5 simple stretches every desk worker needs
What's the story
For desk bound people, shoulder tension can become a persistent problem.
Stretching regularly can relieve the discomfort and help with posture.
Adding a few easy shoulder stretches to your daily schedule can make a world of difference in how you feel the whole day.
Here are five easy shoulder stretches that every desk worker should practice to stay flexible and avoid strain.
Drive 1
Neck release stretch
The neck release stretch targets the upper trapezius muscles, which tend to get tight due to long hours of sitting.
To do this stretch, sit up straight and gently tilt your head towards one shoulder until you feel a gentle stretch on the opposite side of your neck.
Hold for about twenty seconds before switching sides.
This stretch helps relieve tension and promotes relaxation in the neck and shoulders.
Drive 2
Cross-body arm stretch
The cross-body arm stretch is ideal for loosening up the deltoid muscles.
Extend one arm across your body at chest height, using your opposite hand to gently press it closer to your chest until you feel a stretch in your shoulder.
Hold this position for 15 to 20 seconds before repeating with the other arm.
This simple exercise helps increase flexibility and reduce stiffness.
Drive 3
Shoulder shrugs exercise
Shoulder shrugs are an easy way to relieve tension built during long sittings.
While sitting or standing, raise both shoulders to your ears as high as possible, hold for a brief moment, and release them back down slowly.
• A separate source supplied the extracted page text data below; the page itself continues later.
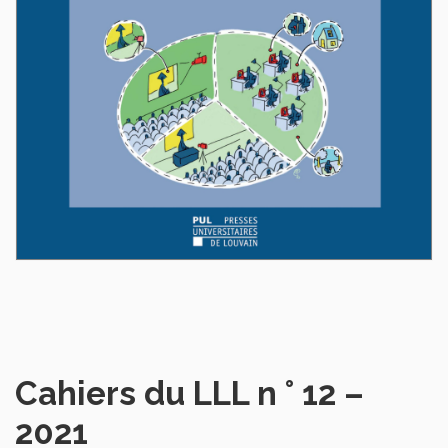
Cahiers du LLL n ° 12 –
2021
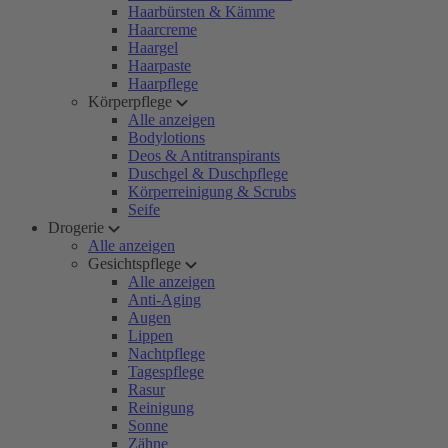
Haarbürsten & Kämme
Haarcreme
Haargel
Haarpaste
Haarpflege
Körperpflege
Alle anzeigen
Bodylotions
Deos & Antitranspirants
Duschgel & Duschpflege
Körperreinigung & Scrubs
Seife
Drogerie
Alle anzeigen
Gesichtspflege
Alle anzeigen
Anti-Aging
Augen
Lippen
Nachtpflege
Tagespflege
Rasur
Reinigung
Sonne
Zähne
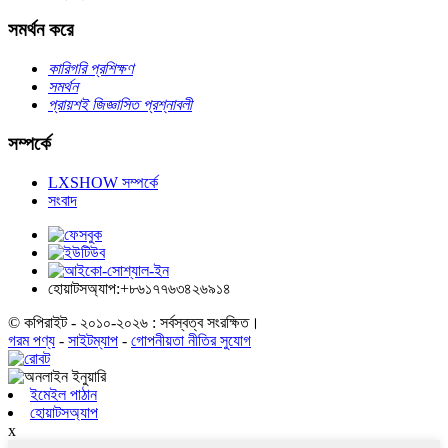
সমর্থন করে
কারিগরি প্রশিক্ষণ
সমর্থন
প্রায়শই জিজ্ঞাসিত প্রশ্নাবলী
সম্পর্কে
LXSHOW সম্পর্কে
সংবাদ
হোয়াটসঅ্যাপ:+৮৬১৭৭৬৩৪২৬৯১৪
© কপিরাইট - ২০১০-২০২৬ : সর্বস্বত্ব সংরক্ষিত।
গরম পণ্য
-
সাইটম্যাপ
-
গোপনীয়তা নীতির সুযোগ
ইমেইল পাঠান
হোয়াটসঅ্যাপ
x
Repeat the motion ten times to help relax tight muscles and improve circulation around the shoulders.
Drive 4
Doorway stretch technique
The doorway stretch is perfect for opening up the chest and shoulders after hunching over a desk all-day.
Simply stand in a doorway with your elbows bent at ninety degrees, and forearms resting against each side of the frame.
Step forward slightly until you feel a gentle stretch across your chest and shoulders, and hold it for fifteen seconds before releasing.
Drive 5
Eagle arms pose
The eagle arms pose stretches both shoulders and engages the upper back, thus being helpful for desk workers.
Extend arms, cross one elbow over the other, and wrap forearms together.
Hold briefly, then switch sides.
Practice regularly for optimal results, improving flexibility and reducing tension in targeted areas consistently over time.